Hana is proof that a lot more than genes are at play.
She was adopted from an Ethiopian orphanage when she was only a few months old.
“It’s not entirely genetics,” she said.
“It’s also hard work and being around the hard work.”
Schlitz and Taylor remember terrifying moments when neither parent was sure homeschooling would work.
Now they know it did.
Haley and her mother even wrote a book about it.
Schlitz is a communications professional who was in honors and accelerated classes throughout his public school career.
Taylor is an accomplished emergency room physician who remembers her mom fighting for her to be enrolled in gifted programs.
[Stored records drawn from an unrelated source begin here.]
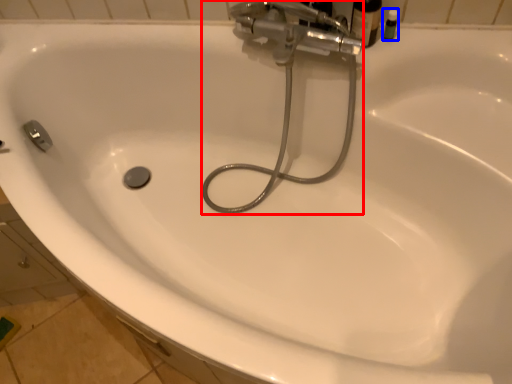 Question: Which object appears farthest to the camera in this image, plumbing fixture (highlighted by a red box) or toiletry (highlighted by a blue box)?

Choices:
 (A) plumbing fixture
 (B) toiletry

Answer: (B) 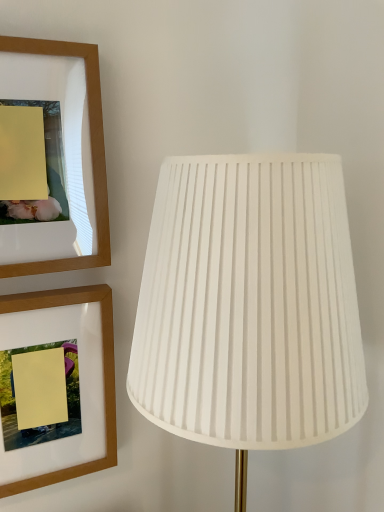 Question: From a real-world perspective, is wooden picture frame at upper left, the 2th picture frame positioned from the bottom, positioned above or below wooden picture frame at upper left, which is the second picture frame from top to bottom?

Choices:
 (A) above
 (B) below

Answer: (A)

Question: Visually, is wooden picture frame at upper left, positioned as the first picture frame in top-to-bottom order, positioned to the left or to the right of wooden picture frame at upper left, which is the first picture frame in bottom-to-top order?

Choices:
 (A) left
 (B) right

Answer: (A)

Question: Estimate the real-world distances between objects in this image. Which object is closer to the wooden picture frame at upper left, the 2th picture frame positioned from the bottom?

Choices:
 (A) wooden picture frame at upper left, which is the second picture frame from top to bottom
 (B) white pleated fabric lamp at right

Answer: (A)

Question: Based on their relative distances, which object is nearer to the wooden picture frame at upper left, positioned as the first picture frame in top-to-bottom order?

Choices:
 (A) wooden picture frame at upper left, which is the first picture frame in bottom-to-top order
 (B) white pleated fabric lamp at right

Answer: (A) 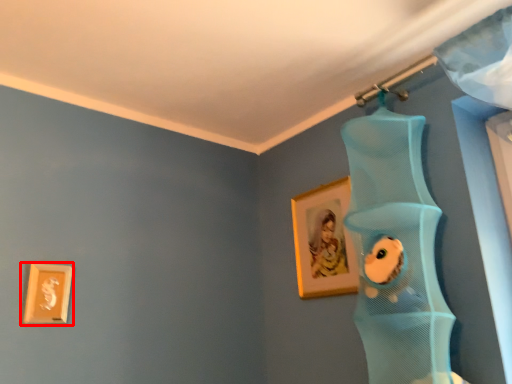 Question: From the image, what is the correct spatial relationship of picture frame (annotated by the red box) in relation to picture frame?

Choices:
 (A) left
 (B) right

Answer: (A) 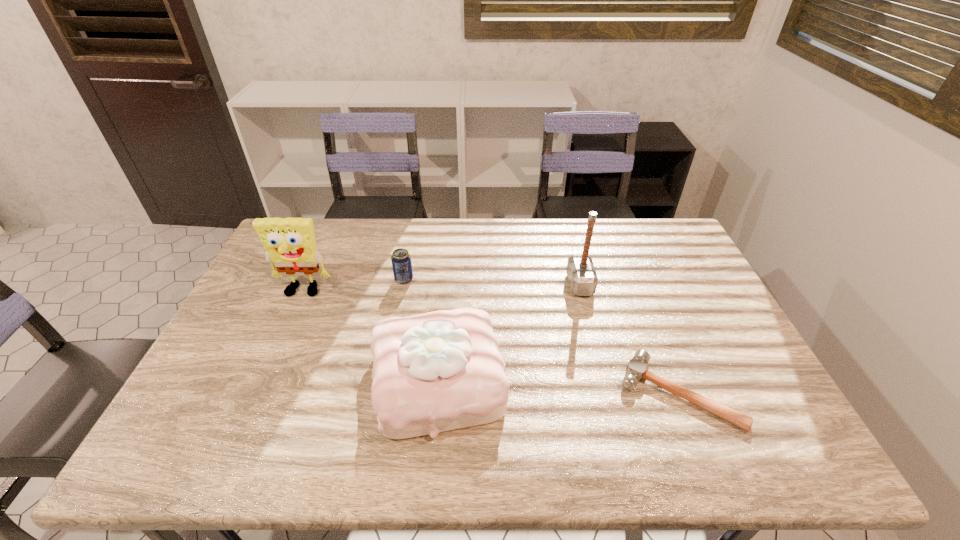 In order to click on free spot at the near edge of the desktop in this screenshot , I will do `click(534, 430)`.

I want to click on vacant space at the left edge of the desktop, so click(266, 260).

This screenshot has width=960, height=540. What are the coordinates of `free space at the right edge` in the screenshot? It's located at (688, 299).

Find the location of a particular element. This screenshot has width=960, height=540. free space at the far right corner of the desktop is located at coordinates (643, 218).

This screenshot has width=960, height=540. I want to click on vacant space in between the leftmost object and the third tallest object, so click(x=371, y=336).

Locate an element on the screen. free space between the cake and the taller hammer is located at coordinates (509, 332).

What are the coordinates of `vacant space in between the farther hammer and the second shortest object` in the screenshot? It's located at (492, 282).

The width and height of the screenshot is (960, 540). What are the coordinates of `vacant space that is in between the nearer hammer and the third tallest object` in the screenshot? It's located at (559, 386).

Where is `free point between the taller hammer and the cake`? Image resolution: width=960 pixels, height=540 pixels. free point between the taller hammer and the cake is located at coordinates (509, 332).

Image resolution: width=960 pixels, height=540 pixels. Find the location of `vacant area between the soda and the nearer hammer`. vacant area between the soda and the nearer hammer is located at coordinates (541, 336). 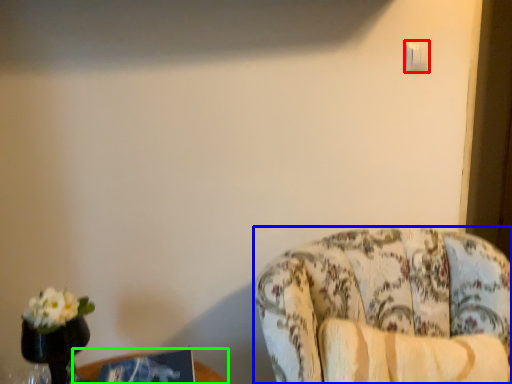 Question: Based on their relative distances, which object is nearer to light switch (highlighted by a red box)? Choose from chair (highlighted by a blue box) and table (highlighted by a green box).

Choices:
 (A) chair
 (B) table

Answer: (A) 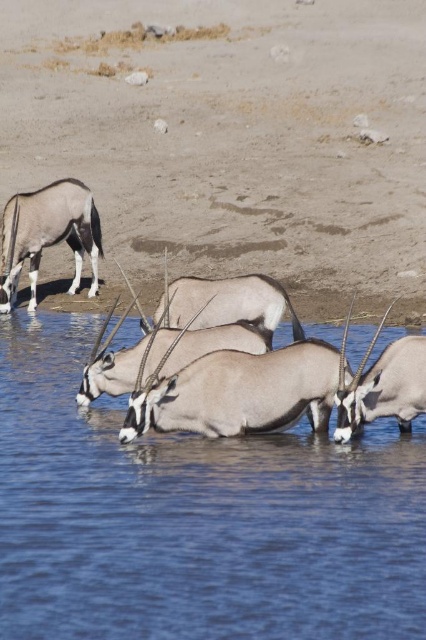 You are standing at the edge of the watering hole and want to reach the point marked at coordinates point (273, 509). Can you estimate how far you need to walk to get there?

The distance between you and point (273, 509) is 20.01 feet, so you need to walk approximately 20 feet to reach it.

You are a wildlife photographer aiming to capture a photo of the oryxes. You need to ensure that the smooth brown antelope at center and the shiny brown antelope at upper left are both in frame. Given that your camera has a fixed focal length, which oryx should you position closer to the center of the frame to ensure both are fully visible?

Since the smooth brown antelope at center is wider than the shiny brown antelope at upper left, positioning the smooth brown antelope at center closer to the center of the frame will help ensure both are fully visible within the camera frame. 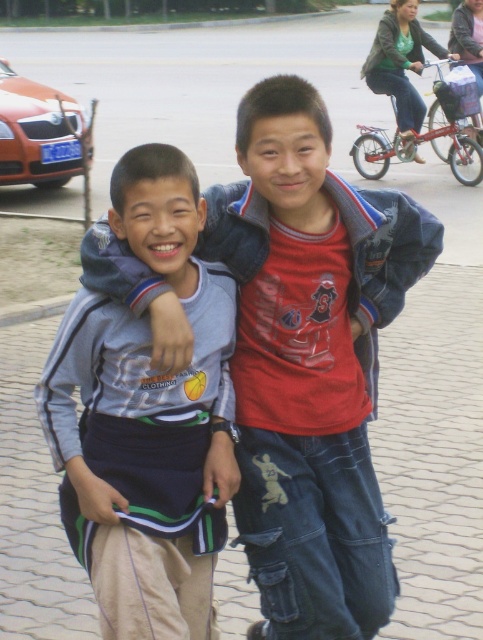 You are standing 2.48 meters away from a specific point in the image. The point is located at coordinates (x=181, y=390). Can you estimate how far the boy on the left is from the point?

The point at (x=181, y=390) is 2.48 meters away from the viewer. The boy on the left is holding onto the jacket of the boy next to him, so they are likely standing close together. Therefore, the distance between the boy on the left and the point is approximately 2.48 meters.

You are a photographer trying to capture a closeup of the gray fabric shirt at left and the denim jacket at upper right. Which object is positioned lower in the image?

The gray fabric shirt at left is located below denim jacket at upper right, so the gray fabric shirt at left is positioned lower in the image. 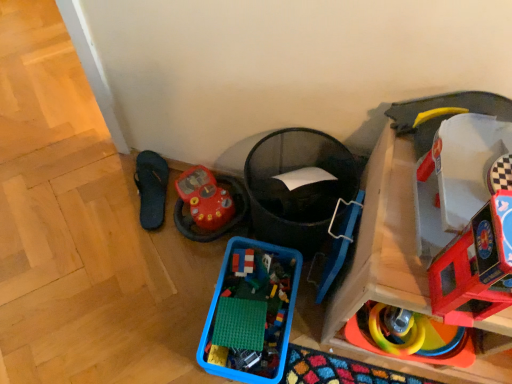 Where is `empty space that is ontop of blue plastic container at lower center, which is the third toy from left to right`? empty space that is ontop of blue plastic container at lower center, which is the third toy from left to right is located at coordinates (239, 326). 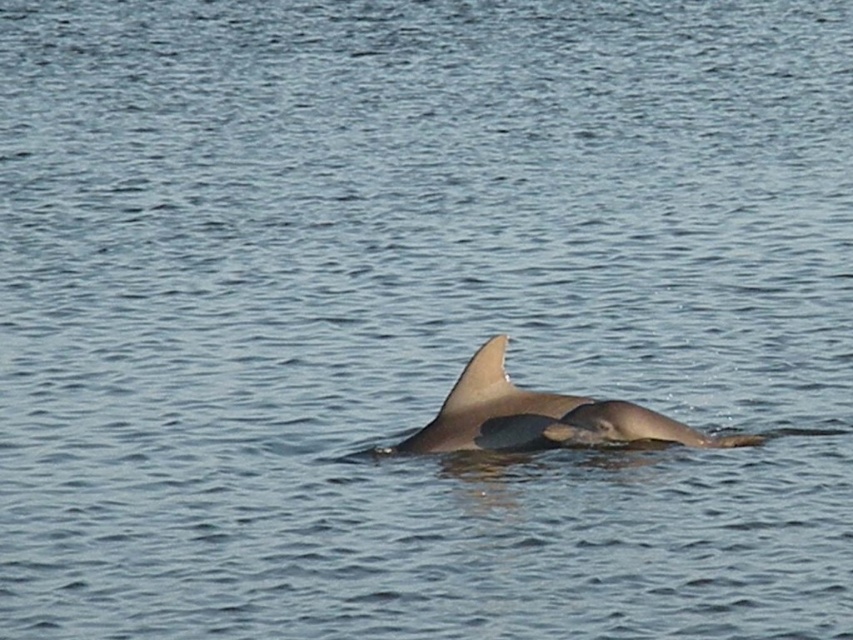 Question: Is smooth gray dolphin at center further to camera compared to smooth gray fin at center?

Choices:
 (A) no
 (B) yes

Answer: (A)

Question: Among these objects, which one is farthest from the camera?

Choices:
 (A) smooth gray fin at center
 (B) smooth gray dolphin at center

Answer: (A)

Question: Where is smooth gray dolphin at center located in relation to smooth gray fin at center in the image?

Choices:
 (A) left
 (B) right

Answer: (B)

Question: Which point is farther to the camera?

Choices:
 (A) (486, 401)
 (B) (463, 378)

Answer: (A)

Question: Which point is farther from the camera taking this photo?

Choices:
 (A) (558, 406)
 (B) (474, 380)

Answer: (A)

Question: Can you confirm if smooth gray dolphin at center is thinner than smooth gray fin at center?

Choices:
 (A) no
 (B) yes

Answer: (A) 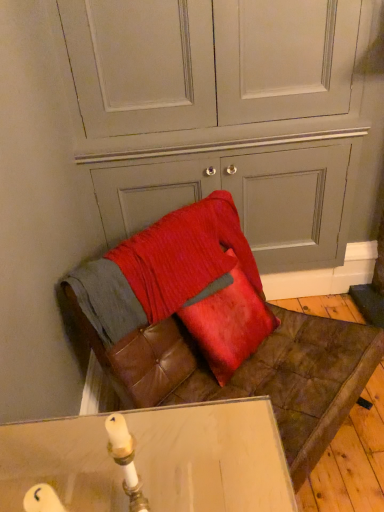 Question: Considering the relative positions of leather cushion at lower center and satin red pillow at center in the image provided, is leather cushion at lower center to the right of satin red pillow at center from the viewer's perspective?

Choices:
 (A) no
 (B) yes

Answer: (A)

Question: Considering the relative sizes of leather cushion at lower center and satin red pillow at center in the image provided, is leather cushion at lower center smaller than satin red pillow at center?

Choices:
 (A) no
 (B) yes

Answer: (A)

Question: From a real-world perspective, is leather cushion at lower center physically below satin red pillow at center?

Choices:
 (A) no
 (B) yes

Answer: (A)

Question: Is leather cushion at lower center further to camera compared to satin red pillow at center?

Choices:
 (A) no
 (B) yes

Answer: (B)

Question: Is satin red pillow at center located within leather cushion at lower center?

Choices:
 (A) yes
 (B) no

Answer: (B)

Question: Would you say leather cushion at lower center is a long distance from satin red pillow at center?

Choices:
 (A) no
 (B) yes

Answer: (A)

Question: Is leather cushion at lower center outside of satin red pillow at center?

Choices:
 (A) no
 (B) yes

Answer: (B)

Question: Can you confirm if leather cushion at lower center is positioned to the left of satin red pillow at center?

Choices:
 (A) no
 (B) yes

Answer: (A)

Question: Is there a large distance between leather cushion at lower center and satin red pillow at center?

Choices:
 (A) no
 (B) yes

Answer: (A)

Question: Considering the relative sizes of leather cushion at lower center and satin red pillow at center in the image provided, is leather cushion at lower center bigger than satin red pillow at center?

Choices:
 (A) yes
 (B) no

Answer: (A)

Question: Is the position of leather cushion at lower center more distant than that of satin red pillow at center?

Choices:
 (A) yes
 (B) no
“She had to argue for my inclusion in the pre-algebra class,” Taylor said.
Taylor is Black.
Schlitz is white.
They are teaching their children to honor their brilliance and their Blackness.
Their entire family has studied about Ethiopia and discovered a deep appreciation for African traditions.
Haley is now old enough to vote and has taken on several causes, even speaking to the Texas legislature about The Crown Act – a proposed bill that would outlaw discrimination based on someone’s hairstyle.
Schlitz and Taylor are proud of who their children have become, but they know none has reached their full potential yet.
Schliltz said he frequently tells Haley, Ian, and Hana: “You’ve been blessed with this opportunity to shine. But, the real judgment of each of you is what do you do with this opportunity? That doesn’t mean you have to be Lebron James or President Biden. But, what impact do you make on the world?”